If you spend much time talking to plumbing contractors, you may start to notice some similar refrains: “One month we’re slammed, but the next month we’re just twiddling our thumbs.” “Some of our techs are stellar, but others could stand some improvement.”  “Revenue is up, but our profits are all over the place.”

What do all of these concerns have in common? At heart, they’re all concerns about consistency. Inconsistency can be a stealth killer, preventing plumbing companies from prolonged growth. Thankfully, acknowledging a consistency problem is the first step toward meaningful change.

Thinking systematically

First, it’s worth asking: Why is inconsistency so common among plumbing companies?

The short answer is that a lot of plumbing business owners are never taught to think in terms of systems or processes. They hire talented people and expect them to do their best, but even well-intentioned and hard-working people can sometimes be at cross purposes with one another.

When you have a group of individual efforts with no overarching system to ensure consistency, you end up with one tech who knows how to sell, and another who doesn’t. You end up with one dispatcher who always knows which tech is best-suited for the job, and another who is inefficient. 

To put it another way, depending on people to just show up and do their best is never going to produce predictable results. Consistency can’t be gained by just buckling down and working harder, either. It comes from creating the kind of structures that can yield repeatable outcomes.

Prerequisite for growth

Consistency matters for contractors because it provides a foundation for growth. In fact, pursuing growth before addressing inconsistency is really a fool’s errand.

Why? Because growing without consistency can actually compound your problems. With an uneven close rate, getting more leads won’t amount to much. With pricing that isn’t standardized, more jobs may not help with profitability. And without full alignment between team members, hiring more personnel may simply lead to chaos.

If you want to translate your activity into sustainable results, you’ll need to put systems and processes into place. That’s the key to ensuring your growth is predictable.

Consistency gaps

So where are the areas where your company struggles to do repeatable, predictable, systemic work? The answer may vary, but there are a few common areas where many plumbing companies struggle.

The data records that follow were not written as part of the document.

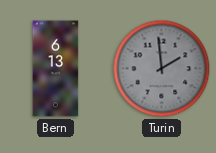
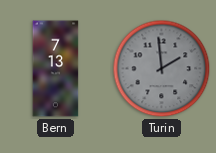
Bern: 6:13 -> 7:13
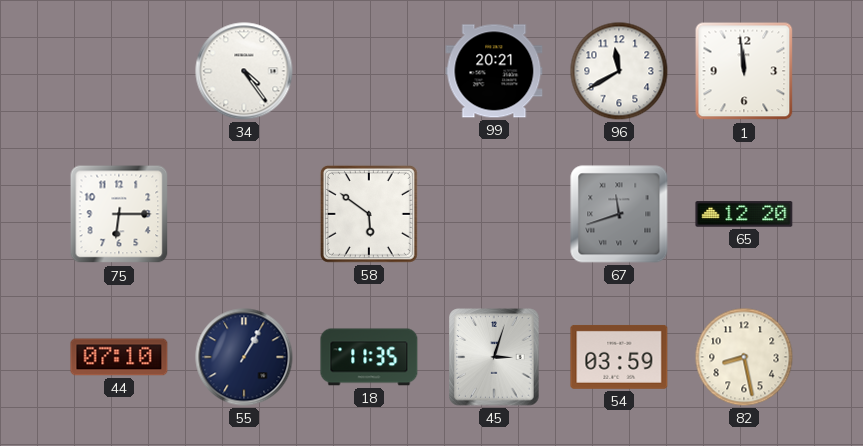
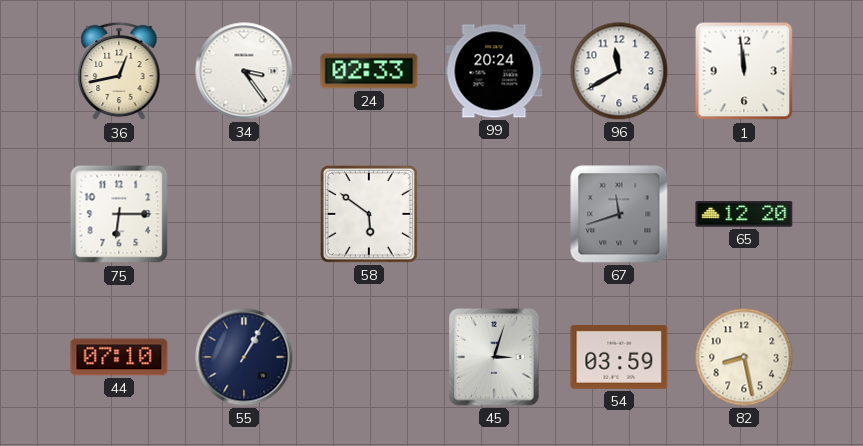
36: none -> 12:43
34: 4:24 -> 3:24
24: none -> 02:33
99: 20:21 -> 20:24
18: 11:35 -> none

One of the big ones is lack of a standard sales process. This results in every technician doing their own version of selling. One offers the customer tiered options, the other doesn’t. One is confident talking about price point, one timid and hesitant. One cultivates trust, one wants to rush the process. This can lead to divergent ticket prices and conversion rates across your team, making it all but impossible to forecast revenues in a meaningful way.

Another area where many plumbers lack consistency is in key performance indicators. While it’s pretty common to keep an eye on revenue and profitability, business owners may pay little attention to the other metrics that drive their business growth. Things like average ticket value, call booking rate, conversion rate and revenue per tech are easy to overlook, yet these are exactly the metrics that allow contractors to identify opportunities for improvement.

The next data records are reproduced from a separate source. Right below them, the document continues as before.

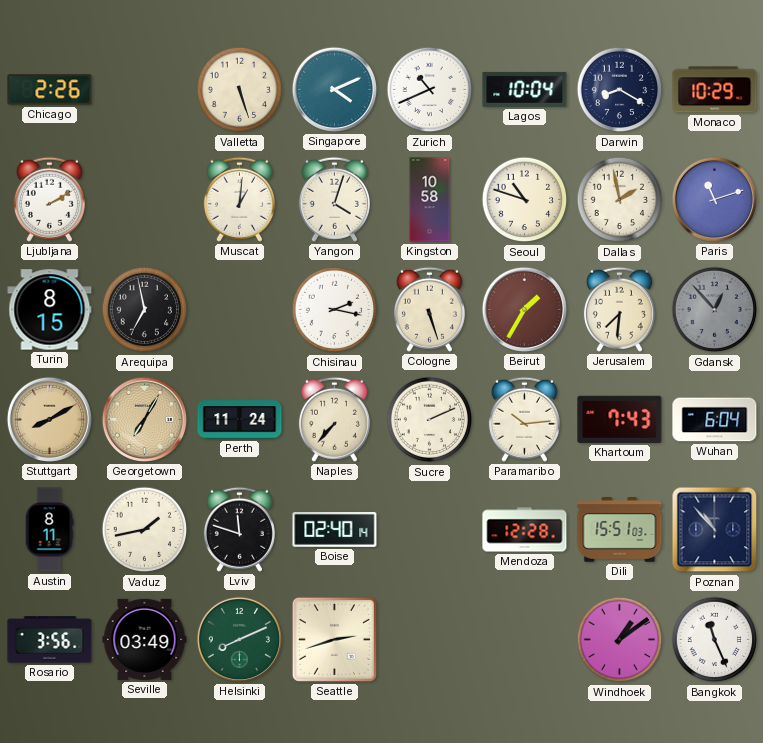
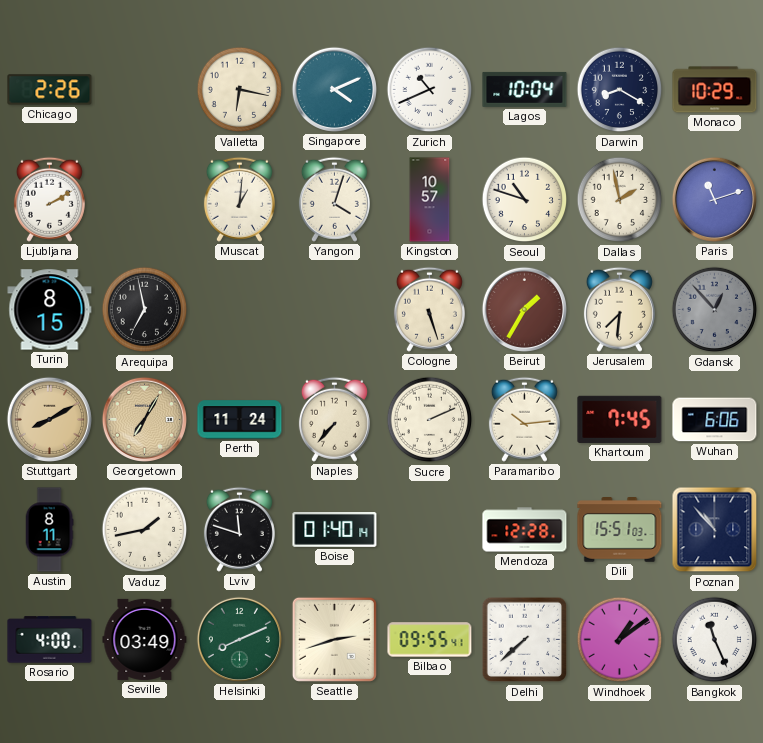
Valletta: 5:27 -> 6:17
Kingston: 10:58 -> 10:57
Chisinau: 2:17 -> none
Khartoum: 7:43 -> 7:45
Wuhan: 6:04 -> 6:06
Boise: 02:40 -> 01:40
Rosario: 3:56 -> 4:00
Bilbao: none -> 09:55
Delhi: none -> 7:38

And what about inconsistent dispatching? Dispatch can be one of the most powerful drivers of consistency; at the same time, when calls aren’t booked properly and the schedule isn’t well-optimized, everything downstream tends to suffer. Techs show up for the wrong jobs, scheduling gaps diminish productivity and calls get lost in the shuffle. Fixing dispatch is an important way to ensure consistency before the trucks start rolling.

Here’s another area for consideration: customer experience. What does a great customer experience look like for your company? If you can’t define it then you certainly can’t provide it, at least not with any kind of repeatability. When customers have wildly different experiences, you can expect to see it reflected in reviews, referral volume and more.

Addressing inconsistency

To take a more systematic approach to your business will require effort and discipline. Here are some places to begin:

Standardize your sales process: Make sure every technician follows the same protocol for each sales call they take. Create a regular rhythm for everything: greeting the customer, diagnosing the problem, presenting options and more. Get all of your team members running the same play.

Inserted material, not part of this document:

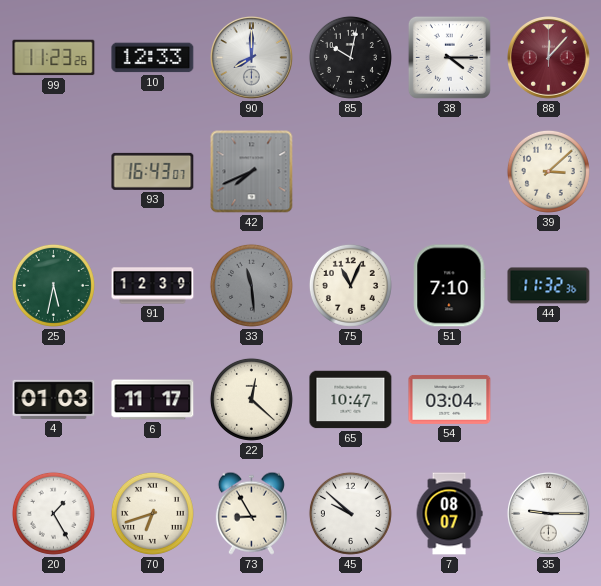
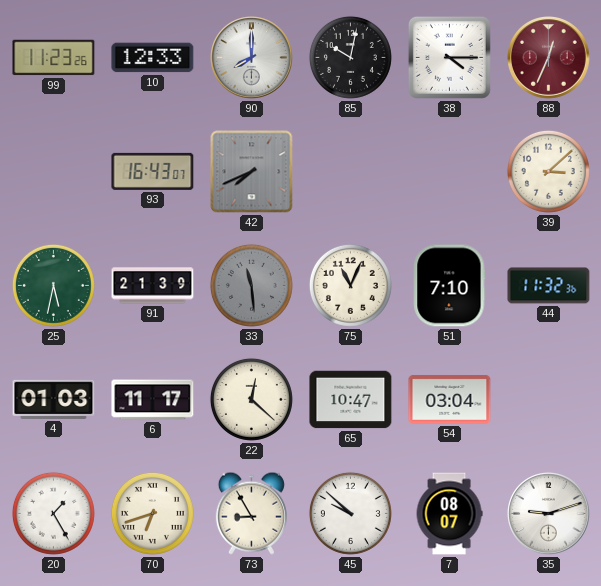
88: 12:07 -> 12:34
91: 12:39 -> 21:39
35: 9:15 -> 9:12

Track the numbers that matter: You don’t need to monitor a dozen different KPIs, but you should make sure the ones you do follow are actually the right ones. Again, some recommendations are average ticket value, call booking rate, conversion rate and revenue per tech. Review these numbers on a weekly basis!

Refine your dispatch process: Train your dispatchers to do a lot more than just answer calls. Make sure they know how to book quality calls, and how to dispatch the right tech for each job. Get them up to speed on minimizing drive time and schedule gaps, too.

The bottom line: Inconsistent results don’t happen randomly. They happen because of inconsistent processes. If you want predictable revenue and a business that actually scales, you need to build systems that create standard outcomes, again and again.